# RAG Model Proof of Concept

- Source: https://python.langchain.com/v0.1/docs/use_cases/code_understanding/
- Code: https://colab.research.google.com/github/langchain-ai/langchain/blob/v0.1/docs/docs/use_cases/code_understanding.ipynb#scrollTo=etu19rb1Oj2d

In [34]:
%pip install --upgrade --quiet langchain-openai tiktoken langchain-chroma langchain GitPython

Note: you may need to restart the kernel to use updated packages.


In [13]:
# import libraries
from dotenv import load_dotenv
import os
from git import Repo
from langchain_community.document_loaders.generic import GenericLoader
from langchain_community.document_loaders.parsers import LanguageParser
from langchain_text_splitters import Language
from langchain.chains import create_history_aware_retriever, create_retrieval_chain
from langchain.chains.combine_documents import create_stuff_documents_chain
from langchain_core.prompts import ChatPromptTemplate
from langchain_openai import ChatOpenAI
from langchain_text_splitters import RecursiveCharacterTextSplitter
from langchain_chroma import Chroma
from langchain_openai import OpenAIEmbeddings
import pickle

In [18]:
# load environment variables
load_dotenv()

# Access OpenAI API key
openai_key = os.getenv('OPENAI_API_KEY')

## Clone repo and load content

In [16]:
# Clone target repo locally
target_repo_link = "https://github.com/langchain-ai/langchain"
repo_path = "Users/djr/Desktop/target_repo"
repo = Repo.clone_from(target_repo_link, to_path=repo_path)

In [20]:
# Load content from repository
loader = GenericLoader.from_filesystem(
    repo_path + "/libs/core/langchain_core",
    glob="**/*",
    suffixes=[".py"],
    exclude=["**/non-utf8-encoding.py"],
    parser=LanguageParser(language=Language.PYTHON, parser_threshold=500),
)
documents = loader.load()
len(documents)

### Index data and embed to vector store

In [21]:
# split and index documents
python_splitter = RecursiveCharacterTextSplitter.from_language(
    language=Language.PYTHON, chunk_size=2000, chunk_overlap=200
)
texts = python_splitter.split_documents(documents)
len(texts)

1017

In [23]:
# generate and save vector embeddings
db = Chroma.from_documents(texts, OpenAIEmbeddings(disallowed_special=()), persist_directory='vector_store')

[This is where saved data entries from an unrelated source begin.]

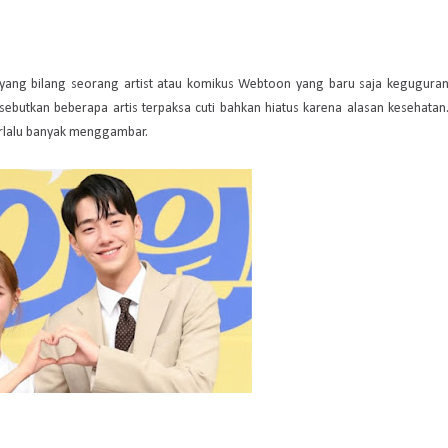
 yang bilang seorang artist atau komikus Webtoon yang baru saja kegugura
isebutkan beberapa artis terpaksa cuti bahkan hiatus karena alasan kesehatan
erlalu banyak menggambar.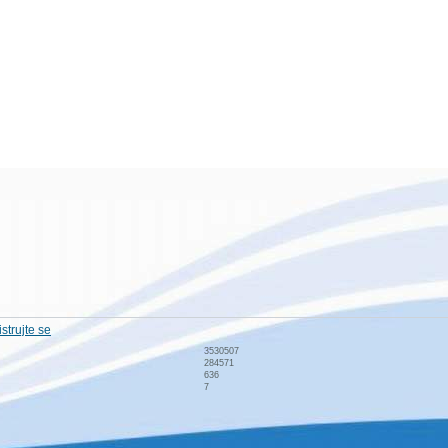
strujte se
3530507
284571
636
7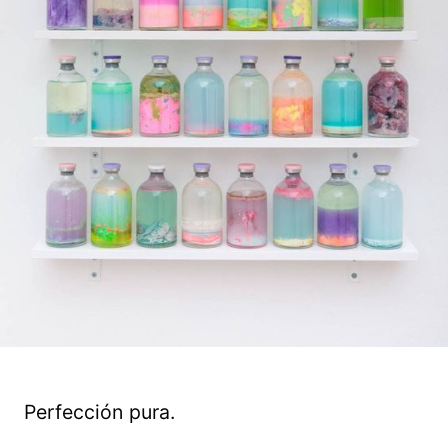
Perfección pura.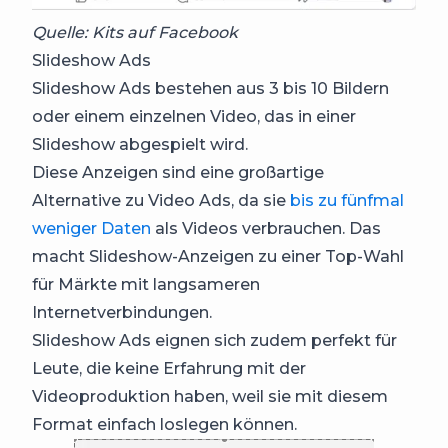
Quelle: Kits auf Facebook
Slideshow Ads
Slideshow Ads bestehen aus 3 bis 10 Bildern
oder einem einzelnen Video, das in einer
Slideshow abgespielt wird.
Diese Anzeigen sind eine großartige
Alternative zu Video Ads, da sie
bis zu fünfmal
weniger Daten
als Videos verbrauchen. Das
macht Slideshow-Anzeigen zu einer Top-Wahl
für Märkte mit langsameren
Internetverbindungen.
Slideshow Ads eignen sich zudem perfekt für
Leute, die keine Erfahrung mit der
Videoproduktion haben, weil sie mit diesem
Format einfach loslegen können.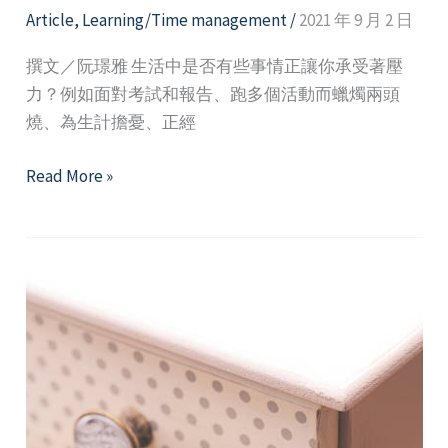
Article
,
Learning/Time management
/
2021 年 9 月 2 日
撰文／阮璟雅 生活中是否有些事情正讓你承受著壓
力？例如面對考試和報告、跑多個活動而蠟燭兩頭
燒、為生計擔憂、正經
它
Read More »
其
實
沒
那
麼
壞
─
懂
得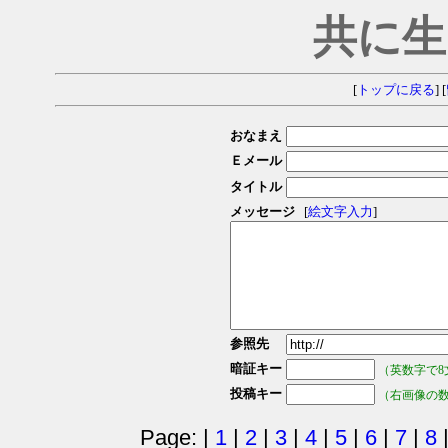
共に生
[
トップに戻る
] [
おなまえ
Ｅメール
タイトル
メッセージ
[
絵文字入力
]
参照先
暗証キー
（英数字で8
投稿キー
（右画像の
Page: |
1
|
2
|
3
|
4
|
5
|
6
|
7
|
8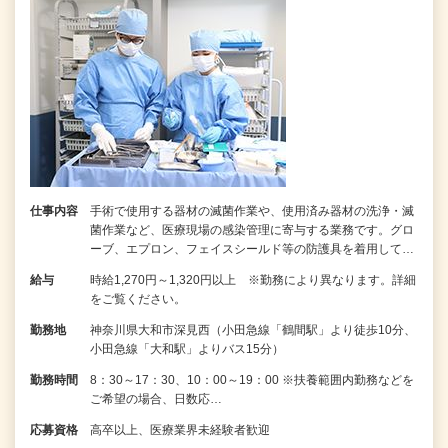
仕事内容
手術で使用する器材の滅菌作業や、使用済み器材の洗浄・滅
菌作業など、医療現場の感染管理に寄与する業務です。グロ
ーブ、エプロン、フェイスシールド等の防護具を着用して…
給与
時給1,270円～1,320円以上 ※勤務により異なります。詳細
をご覧ください。
勤務地
神奈川県大和市深見西（小田急線「鶴間駅」より徒歩10分、
小田急線「大和駅」よりバス15分）
勤務時間
8：30～17：30、10：00～19：00 ※扶養範囲内勤務などを
ご希望の場合、日数応…
応募資格
高卒以上、医療業界未経験者歓迎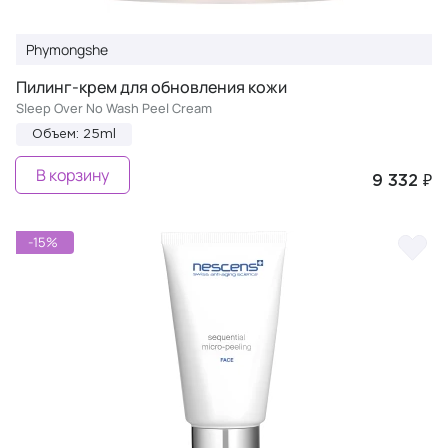
Phymongshe
Пилинг-крем для обновления кожи
Sleep Over No Wash Peel Cream
Объем: 25ml
В корзину
9 332 ₽
-15%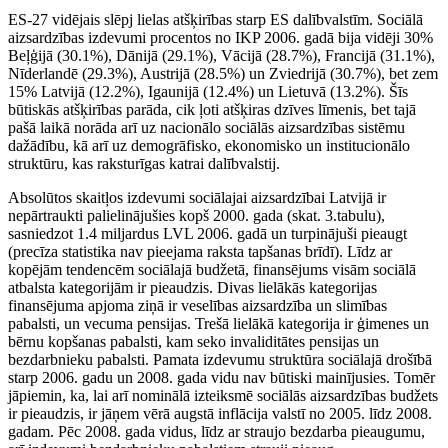
ES-27 vidējais slēpj lielas atšķirības starp ES dalībvalstīm. Sociālā
aizsardzības izdevumi procentos no IKP 2006. gadā bija vidēji 30%
Beļģijā (30.1%), Dānijā (29.1%), Vācijā (28.7%), Francijā (31.1%),
Nīderlandē (29.3%), Austrijā (28.5%) un Zviedrijā (30.7%), bet zem
15% Latvijā (12.2%), Igaunijā (12.4%) un Lietuvā (13.2%). Šīs
būtiskās atšķirības parāda, cik ļoti atšķiras dzīves līmenis, bet tajā
pašā laikā norāda arī uz nacionālo sociālās aizsardzības sistēmu
dažādību, kā arī uz demogrāfisko, ekonomisko un institucionālo
struktūru, kas raksturīgas katrai dalībvalstij.
Absolūtos skaitļos izdevumi sociālajai aizsardzībai Latvijā ir
nepārtraukti palielinājušies kopš 2000. gada (skat. 3.tabulu),
sasniedzot 1.4 miljardus LVL 2006. gadā un turpinājuši pieaugt
(precīza statistika nav pieejama raksta tapšanas brīdī). Līdz ar
kopējām tendencēm sociālajā budžetā, finansējums visām sociālā
atbalsta kategorijām ir pieaudzis. Divas lielākās kategorijas
finansējuma apjoma ziņā ir veselības aizsardzība un slimības
pabalsti, un vecuma pensijas. Trešā lielākā kategorija ir ģimenes un
bērnu kopšanas pabalsti, kam seko invaliditātes pensijas un
bezdarbnieku pabalsti. Pamata izdevumu struktūra sociālajā drošībā
starp 2006. gadu un 2008. gada vidu nav būtiski mainījusies. Tomēr
jāpiemin, ka, lai arī nominālā izteiksmē sociālās aizsardzības budžets
ir pieaudzis, ir jāņem vērā augstā inflācija valstī no 2005. līdz 2008.
gadam. Pēc 2008. gada vidus, līdz ar straujo bezdarba pieaugumu,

### Read embeddings and create retriever

In [31]:
# read embeddings
db1 = Chroma(persist_directory='vector_store', embedding_function=OpenAIEmbeddings(disallowed_special=()))

#build retriever
retriever = db1.as_retriever(
    search_type="mmr",  # Also test "similarity"
    search_kwargs={"k": 8},
)

### Create LLM + retriever pipeline

In [32]:
llm = ChatOpenAI(model="gpt-4")

# First we need a prompt that we can pass into an LLM to generate this search query

prompt = ChatPromptTemplate.from_messages(
    [
        ("placeholder", "{chat_history}"),
        ("user", "{input}"),
        (
            "user",
            "Given the above conversation, generate a search query to look up to get information relevant to the conversation",
        ),
    ]
)

retriever_chain = create_history_aware_retriever(llm, retriever, prompt)

prompt = ChatPromptTemplate.from_messages(
    [
        (
            "system",
            "Answer the user's questions based on the below context:\n\n{context}",
        ),
        ("placeholder", "{chat_history}"),
        ("user", "{input}"),
    ]
)
document_chain = create_stuff_documents_chain(llm, prompt)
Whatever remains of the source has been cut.